Whatever flaws already existed in scientific research have been supercharged by the pandemic. Hurried trials have sacrificed rigor for speed, and there has been a “rush to publish” the results in scientific journals, according to Jeffrey Aronson, clinical pharmacologist at the Center for Evidence-Based Medicine at Oxford University. In the case of hydroxychloroquine, the bias toward getting any kind of information out has led to hastily drawn conclusions on both its effectiveness and its dangers in treating Covid-19. That’s meant that the political and social-media fights over the drug have preceded clear results.
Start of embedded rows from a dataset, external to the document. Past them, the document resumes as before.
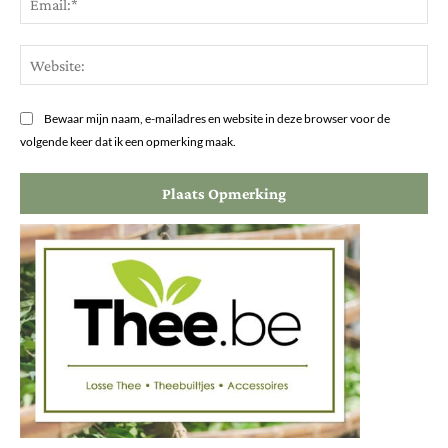
Web
Bewaar mijn naam, e-mailadres en website in deze browser voor de
volgende keer dat ik een opmerking maak.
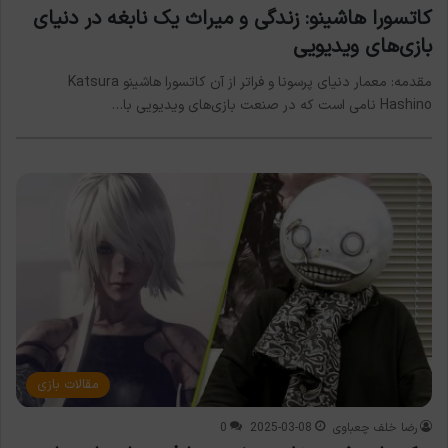
کاتسورا هاشینو: زندگی و میراث یک نابغه در دنیای
بازی‌های ویدیویی
مقدمه: معمار دنیای پرسونا و فراتر از آن کاتسورا هاشینو Katsura
Hashino نامی است که در صنعت بازی‌های ویدیویی با…
مقالات بازی
رضا خلف چعباوی
2025-03-08
0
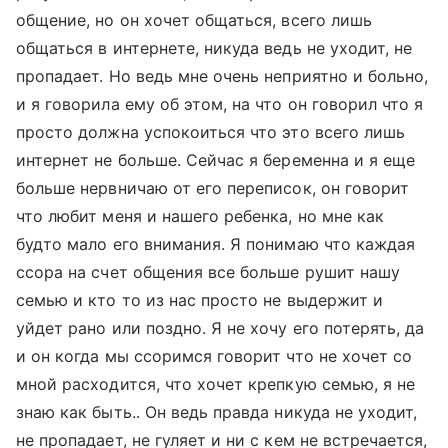
общение, но он хочет общаться, всего лишь
общаться в интернете, никуда ведь не уходит, не
пропадает. Но ведь мне очень неприятно и больно,
и я говорила ему об этом, на что он говорил что я
просто должна успокоиться что это всего лишь
интернет не больше. Сейчас я беременна и я еще
больше нервничаю от его переписок, он говорит
что любит меня и нашего ребенка, но мне как
будто мало его внимания. Я понимаю что каждая
ссора на счет общения все больше рушит нашу
семью и кто то из нас просто не выдержит и
уйдет рано или поздно. Я не хочу его потерять, да
и он когда мы ссоримся говорит что не хочет со
мной расходится, что хочет крепкую семью, я не
знаю как быть.. Он ведь правда никуда не уходит,
не пропадает, не гуляет и ни с кем не встречается,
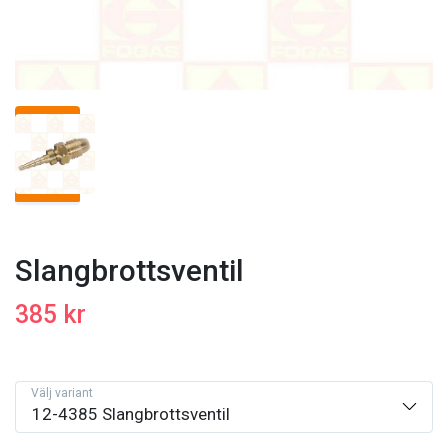
Slangbrottsventil
385 kr
Välj variant
12-4385 Slangbrottsventil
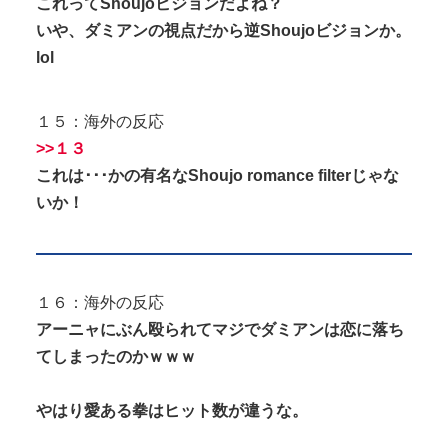
これってShoujoビジョンだよね？
いや、ダミアンの視点だから逆Shoujoビジョンか。
lol
１５：海外の反応
>>１３
これは･･･かの有名なShoujo romance filterじゃな
いか！
１６：海外の反応
アーニャにぶん殴られてマジでダミアンは恋に落ち
てしまったのかｗｗｗ
やはり愛ある拳はヒット数が違うな。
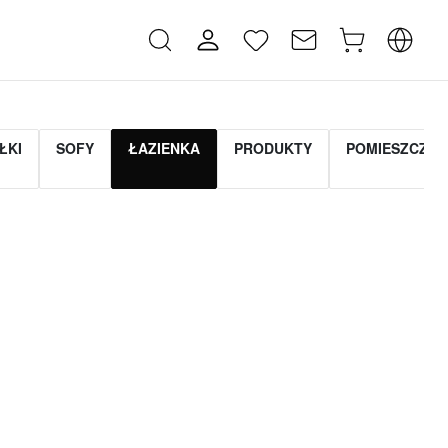
ŁKI
SOFY
ŁAZIENKA
PRODUKTY
POMIESZCZEN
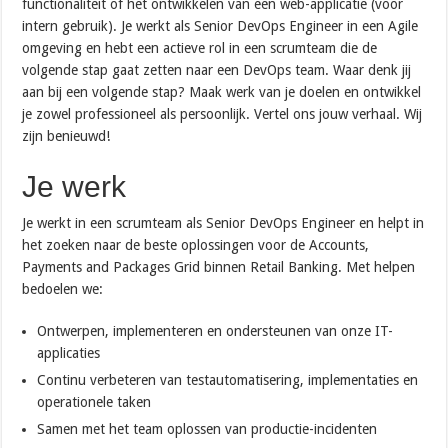
functionaliteit of het ontwikkelen van een web-applicatie (voor
intern gebruik). Je werkt als Senior DevOps Engineer in een Agile
omgeving en hebt een actieve rol in een scrumteam die de
volgende stap gaat zetten naar een DevOps team. Waar denk jij
aan bij een volgende stap? Maak werk van je doelen en ontwikkel
je zowel professioneel als persoonlijk. Vertel ons jouw verhaal. Wij
zijn benieuwd!
Je werk
Je werkt in een scrumteam als Senior DevOps Engineer en helpt in
het zoeken naar de beste oplossingen voor de Accounts,
Payments and Packages Grid binnen Retail Banking. Met helpen
bedoelen we:
Ontwerpen, implementeren en ondersteunen van onze IT-
applicaties
Continu verbeteren van testautomatisering, implementaties en
operationele taken
Samen met het team oplossen van productie-incidenten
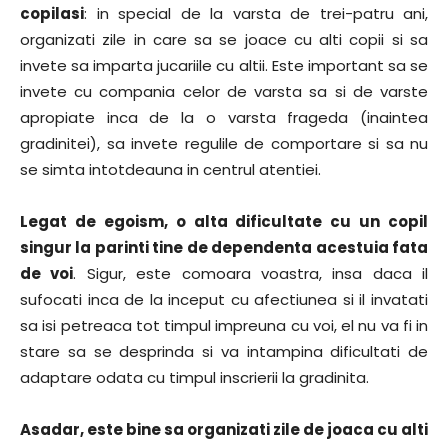
copilasi
: in special de la varsta de trei-patru ani,
organizati zile in care sa se joace cu alti copii si sa
invete sa imparta jucariile cu altii. Este important sa se
invete cu compania celor de varsta sa si de varste
apropiate inca de la o varsta frageda (inaintea
gradinitei), sa invete regulile de comportare si sa nu
se simta intotdeauna in centrul atentiei.
Legat de egoism, o alta dificultate cu un copil
singur la parinti tine de dependenta acestuia fata
de voi
. Sigur, este comoara voastra, insa daca il
sufocati inca de la inceput cu afectiunea si il invatati
sa isi petreaca tot timpul impreuna cu voi, el nu va fi in
stare sa se desprinda si va intampina dificultati de
adaptare odata cu timpul inscrierii la gradinita.
Asadar, este bine sa organizati zile de joaca cu alti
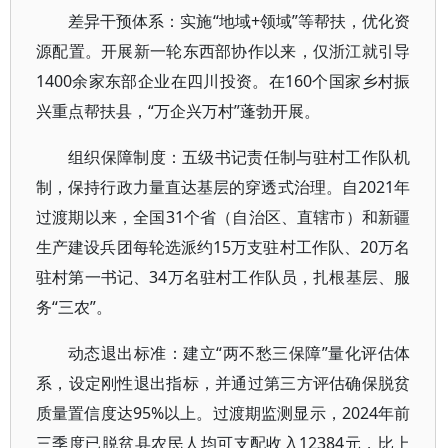
差异干预体系：实施“地域+领域”等帮扶，优化资
源配置。开展新一轮东西部协作以来，仅浙江就引导
1400余家东部企业在四川投资。在160个国家乡村振
兴重点帮扶县，“万企兴万村”蓬勃开展。
组织保障制度：五级书记责任制与驻村工作队机
制，保持行政力量直达基层的穿透式治理。自2021年
过渡期以来，全国31个省（自治区、直辖市）和新疆
生产建设兵团每轮选派约15万支驻村工作队、20万名
驻村第一书记、34万名驻村工作队员，扎根基层、服
务“三农”。
动态退出标准：建立“两不愁三保障”量化评估体
系，设定刚性退出指标，并通过第三方评估确保脱贫
质量置信度达95%以上。过渡期监测显示，2024年前
三季度已脱贫县农民人均可支配收入12384元，比上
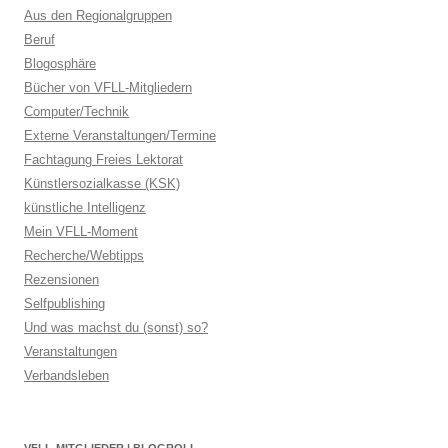
Aus den Regionalgruppen
Beruf
Blogosphäre
Bücher von VFLL-Mitgliedern
Computer/Technik
Externe Veranstaltungen/Termine
Fachtagung Freies Lektorat
Künstlersozialkasse (KSK)
künstliche Intelligenz
Mein VFLL-Moment
Recherche/Webtipps
Rezensionen
Selfpublishing
Und was machst du (sonst) so?
Veranstaltungen
Verbandsleben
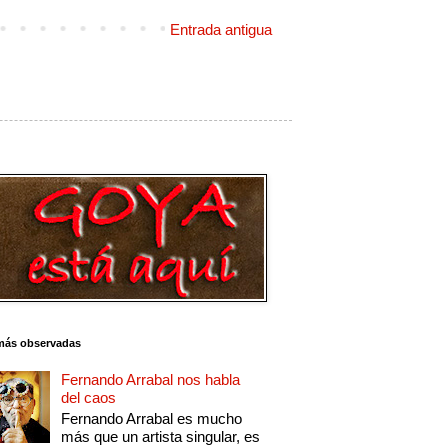
Entrada antigua
más observadas
Fernando Arrabal nos habla
del caos
Fernando Arrabal es mucho
más que un artista singular, es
This has done sufferers of Covid-19 no favors: While the peak of the novel coronavirus outbreak has come and gone across most of Asia and Europe, major trials have been repeatedly delayed as exaggerated hype and conflicting studies make enrolling patients harder. We still don’t know how decisive a new U.K. study from Oxford published on Friday, finding that hydroxychloroquine offered no benefit, will be.
More caution, more rigor and more tightening of the peer-review system would be positive consequences of this debacle. But so much time has been lost already. The danger now is that if a severe flare-up in infections were to strike, we would still lack clear evidence of any existing, cheap treatment — and we would also have frittered away the public trust needed to successfully impose measures such as lockdowns or quarantines. “Follow the science” won’t be an effective rallying cry much longer.